- **Aim of the exercise**
Return the following data exactly, with all pictures left out.

- **Dataset entries**
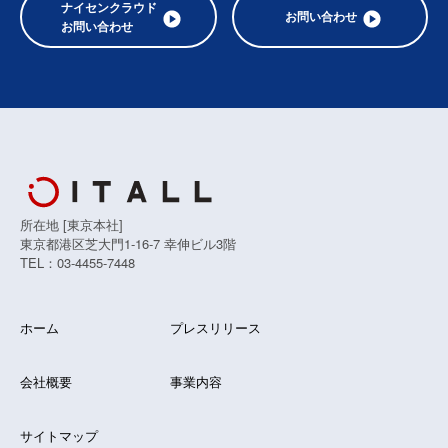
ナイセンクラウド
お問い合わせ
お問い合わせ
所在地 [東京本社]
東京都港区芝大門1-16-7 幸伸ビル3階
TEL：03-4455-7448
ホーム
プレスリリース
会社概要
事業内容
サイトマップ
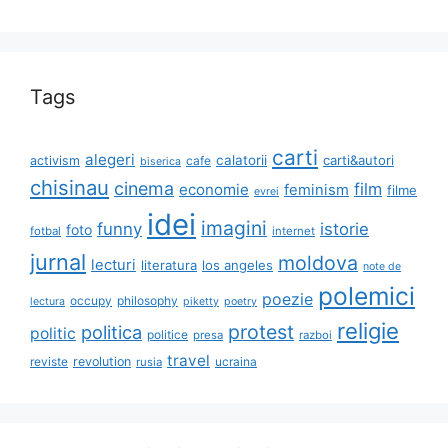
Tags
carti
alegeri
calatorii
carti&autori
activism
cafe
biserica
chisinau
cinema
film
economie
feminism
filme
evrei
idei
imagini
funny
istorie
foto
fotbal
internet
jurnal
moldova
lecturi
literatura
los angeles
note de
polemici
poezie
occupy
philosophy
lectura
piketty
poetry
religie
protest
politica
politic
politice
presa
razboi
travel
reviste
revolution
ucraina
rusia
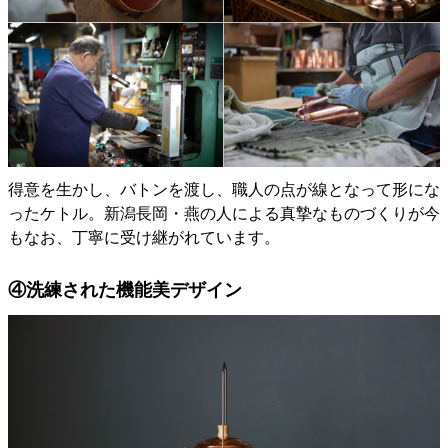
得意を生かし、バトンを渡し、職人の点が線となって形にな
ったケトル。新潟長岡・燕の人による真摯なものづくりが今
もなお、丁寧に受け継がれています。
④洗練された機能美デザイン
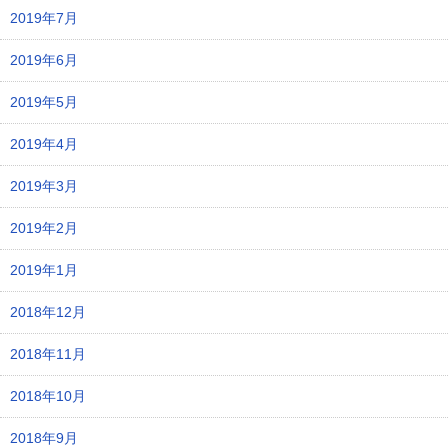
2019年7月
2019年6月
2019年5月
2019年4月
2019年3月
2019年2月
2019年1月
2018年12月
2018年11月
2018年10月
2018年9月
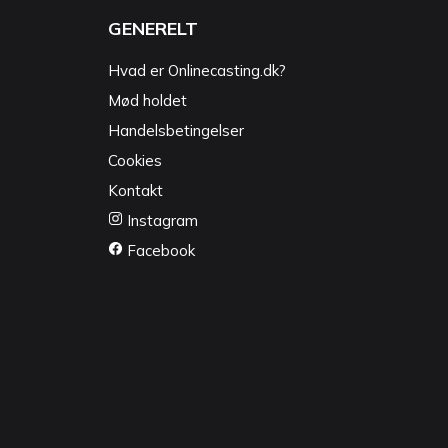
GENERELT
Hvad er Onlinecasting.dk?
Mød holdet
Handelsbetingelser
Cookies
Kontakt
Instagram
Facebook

- **Finished task**
ナイセンクラウド
お問い合わせ
お問い合わせ
所在地 [東京本社]
東京都港区芝大門1-16-7 幸伸ビル3階
TEL：03-4455-7448
ホーム
プレスリリース
会社概要
事業内容
サイトマップ
Tags
carti
alegeri
calatorii
carti&autori
activism
cafe
biserica
chisinau
cinema
film
economie
feminism
filme
evrei
idei
imagini
funny
istorie
foto
fotbal
internet
jurnal
moldova
lecturi
literatura
los angeles
note de
polemici
poezie
occupy
philosophy
lectura
piketty
poetry
religie
protest
politica
politic
politice
presa
razboi
travel
reviste
revolution
ucraina
rusia
得意を生かし、バトンを渡し、職人の点が線となって形にな
ったケトル。新潟長岡・燕の人による真摯なものづくりが今
もなお、丁寧に受け継がれています。
④洗練された機能美デザイン
2019年7月
2019年6月
2019年5月
2019年4月
2019年3月
2019年2月
2019年1月
2018年12月
2018年11月
2018年10月
2018年9月
GENERELT
Hvad er Onlinecasting.dk?
Mød holdet
Handelsbetingelser
Cookies
Kontakt
Instagram
Facebook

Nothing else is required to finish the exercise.